_Work instructions_: Each entry should be restated word for word, with all pictures left out.

(Entries taken from a collection)

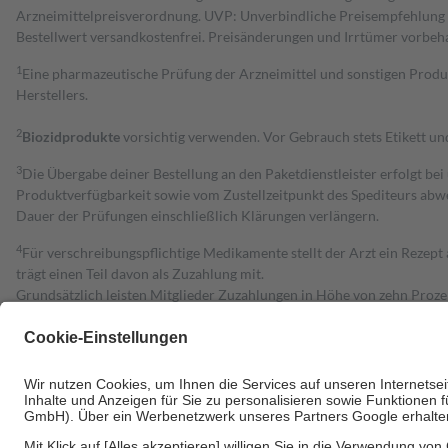
Arzneimittelpreisverordnung. UVP: Unverbindliche Preisempfehlung de
Bestell­wert versand­kosten­frei. Preisänderungen und Irrtümer vorbeh
1
Eine pharmazeutische Prüfung der Arzneimittel und sonstigen Pro
Herstellers.
2
Biozidprodukte
vorsichtig verwenden. Vor Gebrauch stets Etikett u
3
Die Übergabe deiner Bestellung an den Paketdienstleister erfolgt bei
Produktverfügbarkeit sowie vom Zustellzeitpunkt des Spediteurs abwe
Dauer der Prüfungen einschließlich Klärungen verlängern.
4
Für verschreibungspflichtige Medikamente stellt der Arzt ein Rezept 
trägt einen Teil davon als Zuzahlung mit.
Grundsätzlich leisten Mitglieder Zuzahlungen in Höhe von zehn Proz
zu entrichten.
Diese Regeln gelten grundsätzlich auch für Online-Apotheken.
Bei Heilmitteln und häuslicher Krankenpflege beträgt die Zuzahlung 
Um das Engagement der Versicherten für ihre eigene Gesundheit zu stä
• Kindern und Jugendlichen bis zum vollendeten 18. Lebensjahr mit
• Untersuchungen zur Vorsorge und Früherkennung, die von der GKV
• empfohlenen Schutzimpfungen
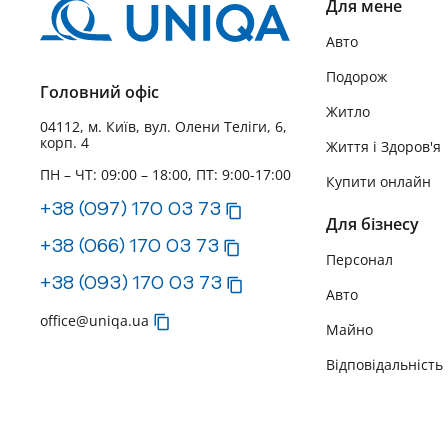
Для мене
Авто
Подорож
Головний офіс
Житло
04112, м. Київ, вул. Олени Теліги, 6,
корп. 4
Життя і Здоров'я
ПН – ЧТ: 09:00 – 18:00, ПТ: 9:00-17:00
Купити онлайн
+38 (097) 170 03 73
Для бізнесу
+38 (066) 170 03 73
Персонал
+38 (093) 170 03 73
Авто
office@uniqa.ua
Майно
Відповідальність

_Exercise solution_:
Arzneimittelpreisverordnung. UVP: Unverbindliche Preisempfehlung de
Bestell­wert versand­kosten­frei. Preisänderungen und Irrtümer vorbeh
1
Eine pharmazeutische Prüfung der Arzneimittel und sonstigen Pro
Herstellers.
2
Biozidprodukte
vorsichtig verwenden. Vor Gebrauch stets Etikett u
3
Die Übergabe deiner Bestellung an den Paketdienstleister erfolgt bei
Produktverfügbarkeit sowie vom Zustellzeitpunkt des Spediteurs abwe
Dauer der Prüfungen einschließlich Klärungen verlängern.
4
Für verschreibungspflichtige Medikamente stellt der Arzt ein Rezept 
trägt einen Teil davon als Zuzahlung mit.
Grundsätzlich leisten Mitglieder Zuzahlungen in Höhe von zehn Proz
zu entrichten.
Diese Regeln gelten grundsätzlich auch für Online-Apotheken.
Bei Heilmitteln und häuslicher Krankenpflege beträgt die Zuzahlung 
Um das Engagement der Versicherten für ihre eigene Gesundheit zu stä
• Kindern und Jugendlichen bis zum vollendeten 18. Lebensjahr mit
• Untersuchungen zur Vorsorge und Früherkennung, die von der GKV
• empfohlenen Schutzimpfungen
Для мене
Авто
Подорож
Головний офіс
Житло
04112, м. Київ, вул. Олени Теліги, 6,
корп. 4
Життя і Здоров'я
ПН – ЧТ: 09:00 – 18:00, ПТ: 9:00-17:00
Купити онлайн
+38 (097) 170 03 73
Для бізнесу
+38 (066) 170 03 73
Персонал
+38 (093) 170 03 73
Авто
office@uniqa.ua
Майно
Відповідальність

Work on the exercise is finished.